Below are a pair of Google based graphs of the use of the words “Change” and “Transform” over time. (I didn’t realize that Google had a function like this, but I think it is pretty neat, and will probably use it again in the future.) As you can see, the use and popularity of “Transform” has grown rapidly in recent times. I attribute this (although I have no way to directly measure it, but based on the nominal usage that of “transform” that I hear, I would believe it to be true) to the vast increase in the use of the word “Transform” in all written documents, articles, presentations, etc., etc., etc. associated with business in the last few years.

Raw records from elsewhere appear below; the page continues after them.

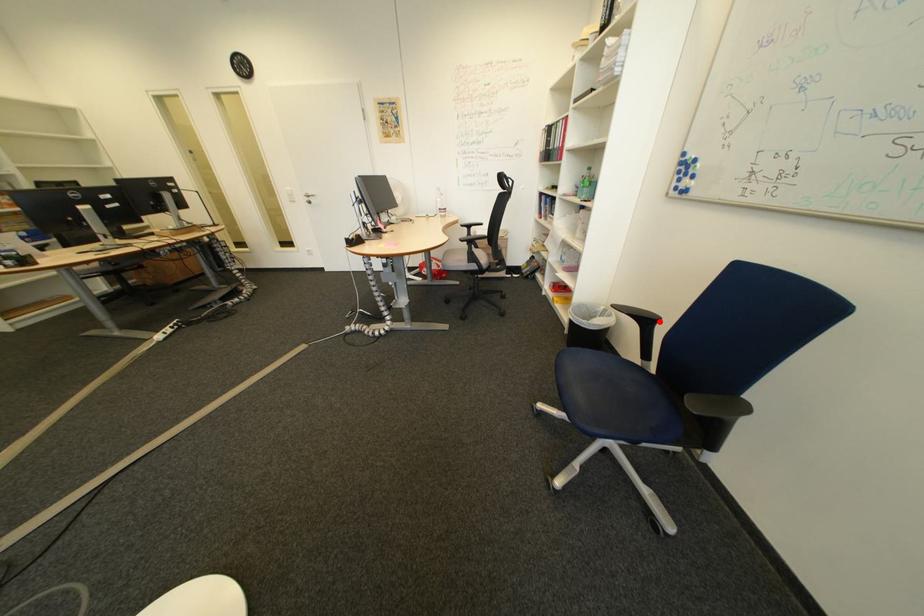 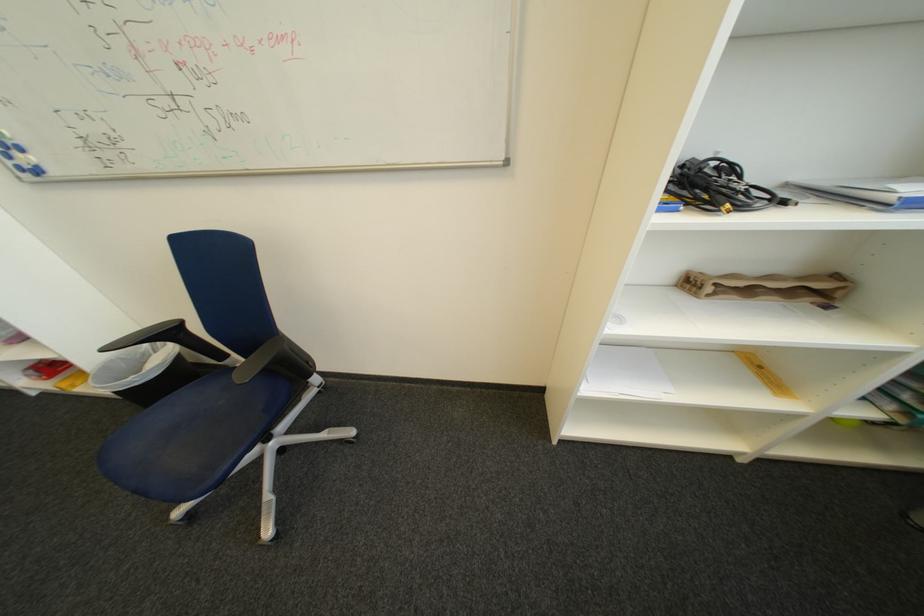 Locate, in the second image, the point that corresponds to the highlighted location in the first image.

(185, 334) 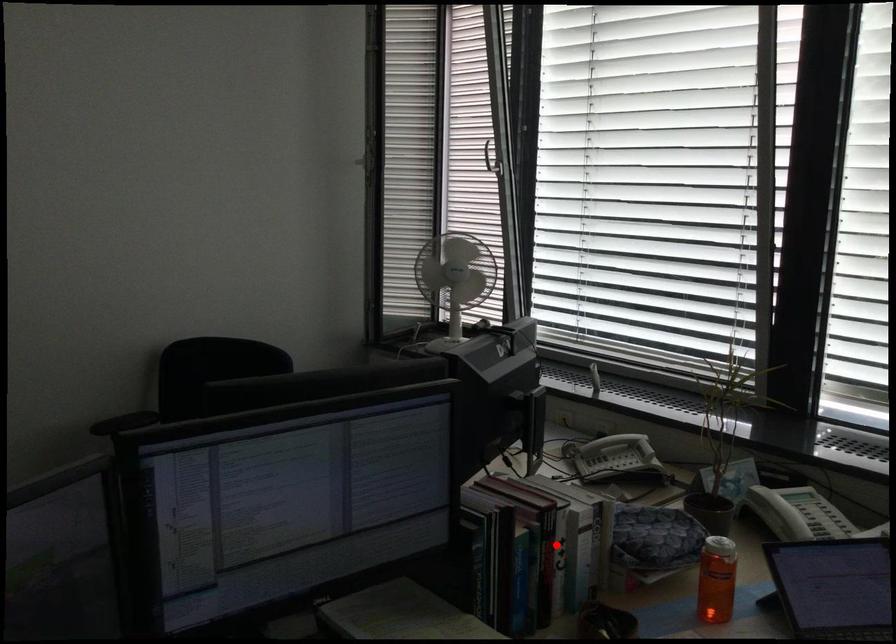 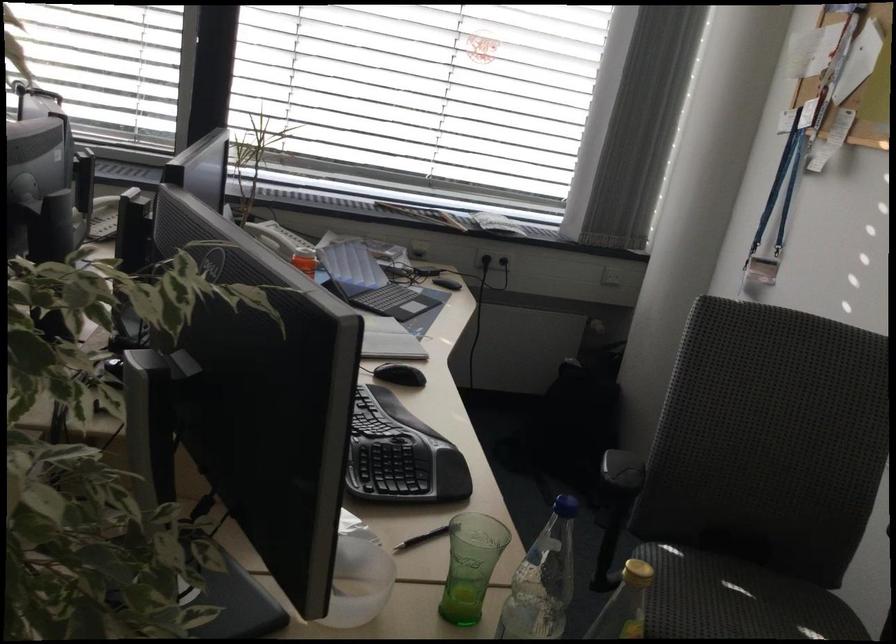 Question: I am providing you with two images of the same scene from different viewpoints. A red point is marked on the first image. Can you still see the location of the red point in image 2?

Choices:
 (A) Yes
 (B) No

Answer: (B) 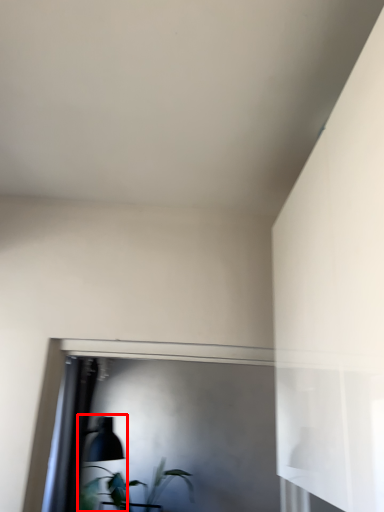 Question: Considering the relative positions of table lamp (annotated by the red box) and houseplant in the image provided, where is table lamp (annotated by the red box) located with respect to the staircase?

Choices:
 (A) left
 (B) right

Answer: (A)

And as you can also see “Change” has been a generally more widely used term (with some recent growth – probably due to the number of people looking up and defining the difference between “Change” and “Transform”) until recently, where “Transform” appears to now be the more preferred descriptor (at least when it comes to business).

Change

Transform

One thing that can said about business: When it finds a new term that it likes, it will definitely over-use it.

Despite the similarity of the definitions, I do think that there may be some subtle differences in the connotations that each word evokes. Change, at least to me, speaks of moving from what you are, into some as yet undefined state. As I noted earlier, you may not know exactly what the change will entail, or what the end state of the change is, but you do know it will be different.

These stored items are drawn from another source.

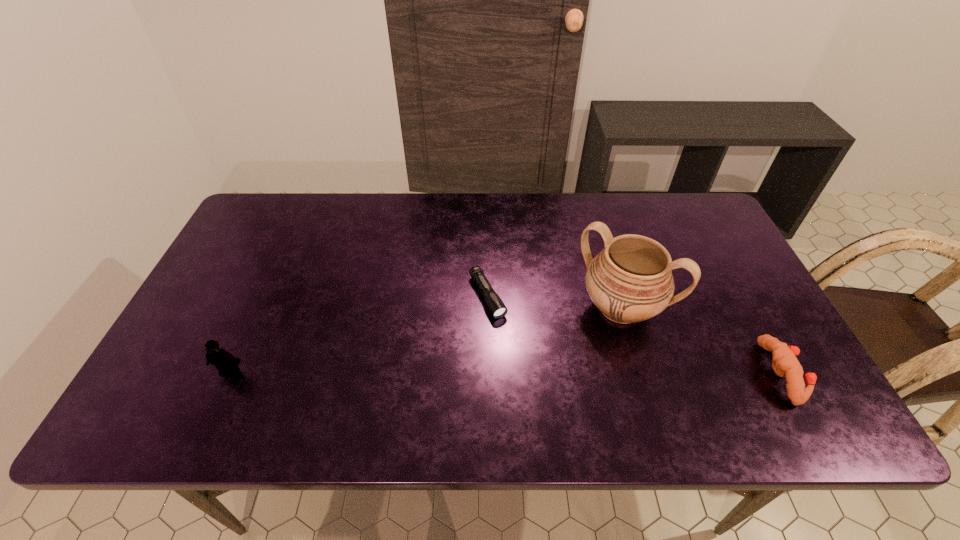 In the image, there is a desktop. Where is `vacant space at the far edge`? vacant space at the far edge is located at coordinates (614, 232).

The width and height of the screenshot is (960, 540). Find the location of `vacant space at the near edge of the desktop`. vacant space at the near edge of the desktop is located at coordinates (454, 368).

This screenshot has height=540, width=960. Find the location of `vacant space at the left edge of the desktop`. vacant space at the left edge of the desktop is located at coordinates (230, 290).

This screenshot has width=960, height=540. In the image, there is a desktop. Find the location of `free space at the far left corner`. free space at the far left corner is located at coordinates (278, 194).

You are a GUI agent. You are given a task and a screenshot of the screen. Output one action in this format:
    pyautogui.click(x=<x>, y=<y>)
    Task: Click on the vacant space that is in between the Lego and the tallest object
    This screenshot has width=960, height=540.
    Given the screenshot: What is the action you would take?
    pyautogui.click(x=425, y=340)

The image size is (960, 540). What are the coordinates of `vacant area between the tallest object and the second shortest object` in the screenshot? It's located at (701, 341).

Find the location of `free space between the third shortest object and the urn`. free space between the third shortest object and the urn is located at coordinates (425, 340).

You are a GUI agent. You are given a task and a screenshot of the screen. Output one action in this format:
    pyautogui.click(x=<x>, y=<y>)
    Task: Click on the free space between the rightmost object and the third object from left to right
    The height and width of the screenshot is (540, 960).
    Given the screenshot: What is the action you would take?
    pyautogui.click(x=701, y=341)

Where is `vacant area between the third object from right to left and the leftmost object`? vacant area between the third object from right to left and the leftmost object is located at coordinates point(359,334).

Find the location of a particular element. Image resolution: width=960 pixels, height=540 pixels. vacant space that is in between the third object from left to right and the leftmost object is located at coordinates (425, 340).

Transformation, again at least to me, speaks of moving to a little more defined end state. There is a target and a method to the change, or at least there should be. It implies that the target result of the thorough change is known and the while the required steps to get there may not be fully defined, at least the end state is.

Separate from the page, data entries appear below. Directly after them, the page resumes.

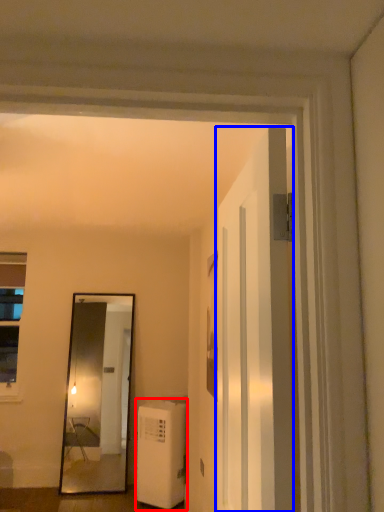 Question: Which point is closer to the camera, air conditioner (highlighted by a red box) or door (highlighted by a blue box)?

Choices:
 (A) air conditioner
 (B) door

Answer: (B) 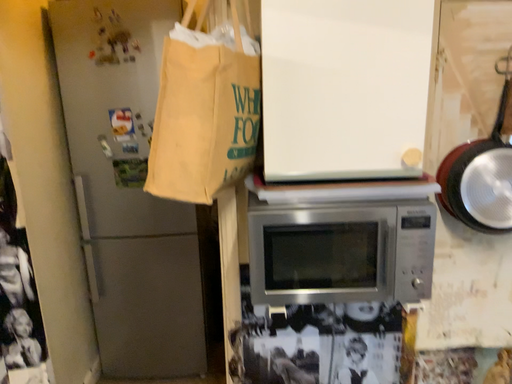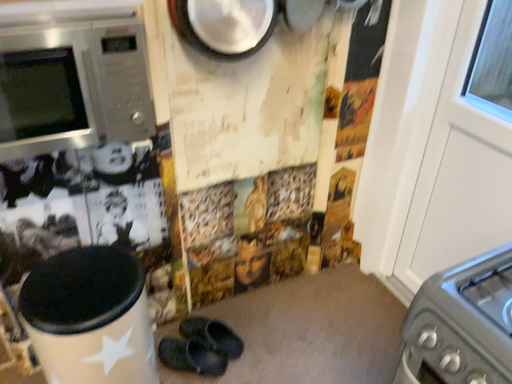 Question: Which way did the camera rotate in the video?

Choices:
 (A) rotated upward
 (B) rotated downward

Answer: (B) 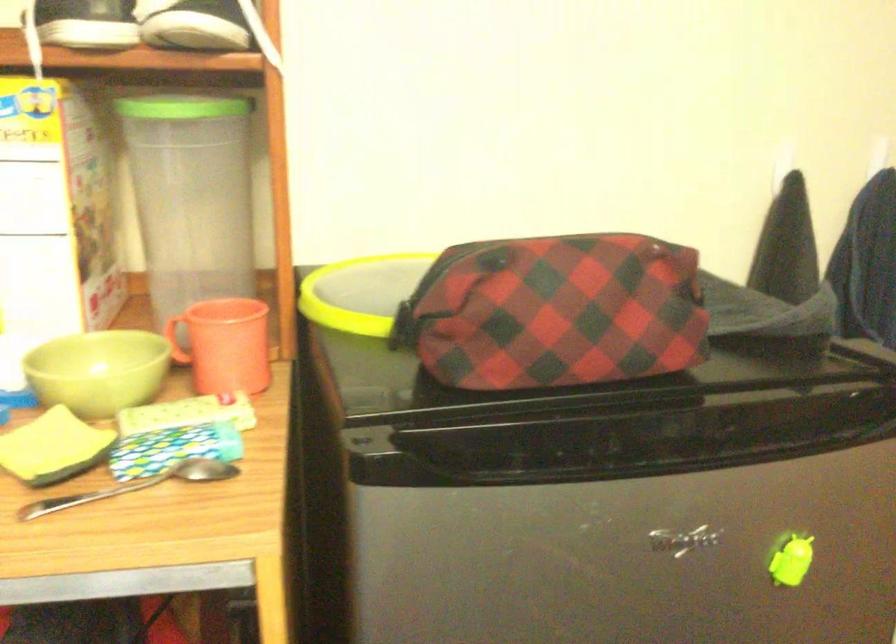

Or at least it should be. The key is always going to be trying to convince those that you want to transform that you really do have an idea of what you want them to transform into, as well as plans for the steps to get there.

Knowing what you want to transform to, but not knowing how to get there, would seem to be only slightly better, if at all, than knowing and expecting to change, but not knowing what it is you will become.

Wow, I think I may have just propellered off into existentialism on that last discussion of change and transformation.

However, this discussion could help answer the question: When do you Transform, and when do you merely Change? I think the answer lies closer to the idea that you transform when you have an idea about what you want to become. You transform from an analog to a digital company. You transform to a cloud based solution.

It just doesn’t have the same ring, or gravitas to say you are changing to a digital company, or you are changing to a cloud based solution.

You change in response to a stimulus acting on a business. You transform in anticipation of the stimulus acting on the business.

I went and searched on the keys to changing. Aside from a lot of musical notation associated with when to use the tonic and how to change keys, most of the statements associated with change centered on two words: Courage and Fear. The courage to change and the conquering of the fear of change.

Perhaps that is the reason for the current popularity associated with Transform instead of change. People seem to need Courage to change, while I don’t nearly so associate Transformation as a courage requiring activity. People need to conquer their fear of change as a prerequisite to a successful change. Again, it would seem that the connotation of transformation does not invoke nearly as much fear in the participants.

It would seem that Transform is now the public relations equivalent of Change. More of a kinder, gentler version of change. It has all of the good aspects of change and not nearly so much of the bad. It would seem that changing (or transforming, if you prefer) “Change” to “Transform” is much along the same lines as when the United States Federal government changed (or transformed) the Department of War into the Department of Defense in 1949.

It functions much the same, but it just sounds better.

Again, perhaps because transformation implies a more directed process and end result, where change appears to be a little more undefined and open ended. And few in business like to be the one that is the first to venture into an as yet open ended and undefined future.